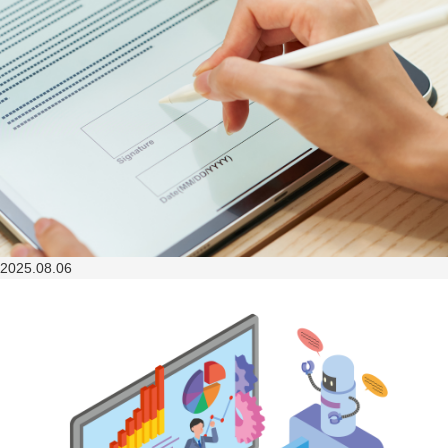
2025.08.06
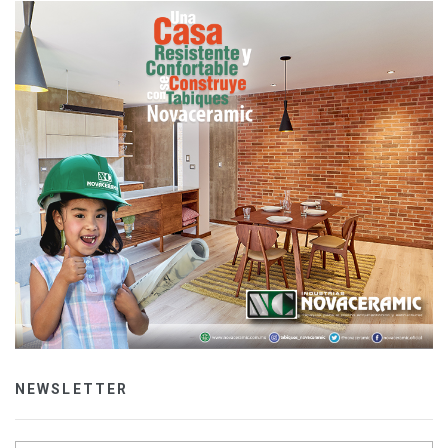
NEWSLETTER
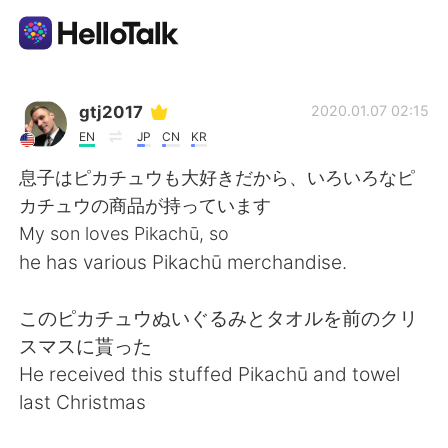
Aplikasi Pertukaran Bahasa
gtj2017
2020.01.07 02:15
EN
JP
CN
KR
AI Grammar Checker
息子はピカチュウも大好きだから、いろいろなピ
カチュウの商品が持っています
Indonesia
My son loves Pikachū, so
he has various Pikachū merchandise.
English
简体中文
このピカチュウぬいぐるみとタオルを前のクリ
スマスに貰った
繁體中文
Español
He received this stuffed Pikachū and towel
last Christmas
العربية
Français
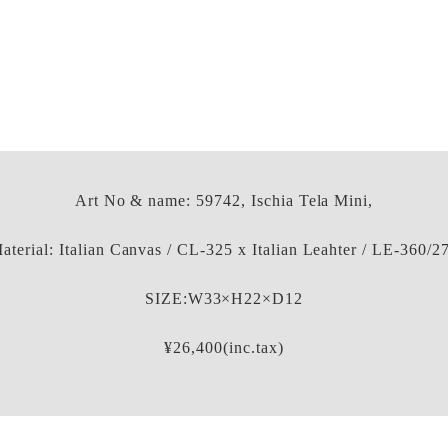
Art No & name: 59742, Ischia Tela Mini,
aterial: Italian Canvas / CL-325 x Italian Leahter / LE-360/2
SIZE:W33×H22×D12
¥26,400(inc.tax)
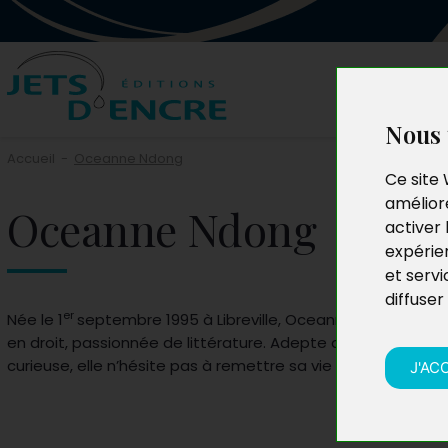
Nous 
Accueil
-
Oceanne Ndong
Ce site 
améliore
Oceanne Ndong
activer 
expérie
et servi
diffuser
er
Née le 1
septembre 1995 à Libreville, Oceanne Ndong est 
en droit, passionnée de littérature. Adepte de philosophie
curieuse, elle n’hésite pas à remettre sa vie en question.
J'AC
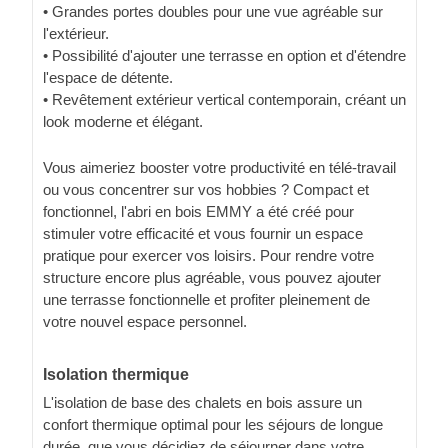
• Grandes portes doubles pour une vue agréable sur
l'extérieur.
• Possibilité d'ajouter une terrasse en option et d'étendre
l'espace de détente.
• Revêtement extérieur vertical contemporain, créant un
look moderne et élégant.
Vous aimeriez booster votre productivité en télé-travail
ou vous concentrer sur vos hobbies ? Compact et
fonctionnel, l'abri en bois EMMY a été créé pour
stimuler votre efficacité et vous fournir un espace
pratique pour exercer vos loisirs. Pour rendre votre
structure encore plus agréable, vous pouvez ajouter
une terrasse fonctionnelle et profiter pleinement de
votre nouvel espace personnel.
Isolation thermique
L'isolation de base des chalets en bois assure un
confort thermique optimal pour les séjours de longue
durée, que vous décidiez de séjourner dans votre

##########

[Requirement] From the line containing "Isolation thermique" down to the last line of the records above, print every line exactly, with both ends kept.

[Answer to this task]
Isolation thermique
L'isolation de base des chalets en bois assure un
confort thermique optimal pour les séjours de longue
durée, que vous décidiez de séjourner dans votre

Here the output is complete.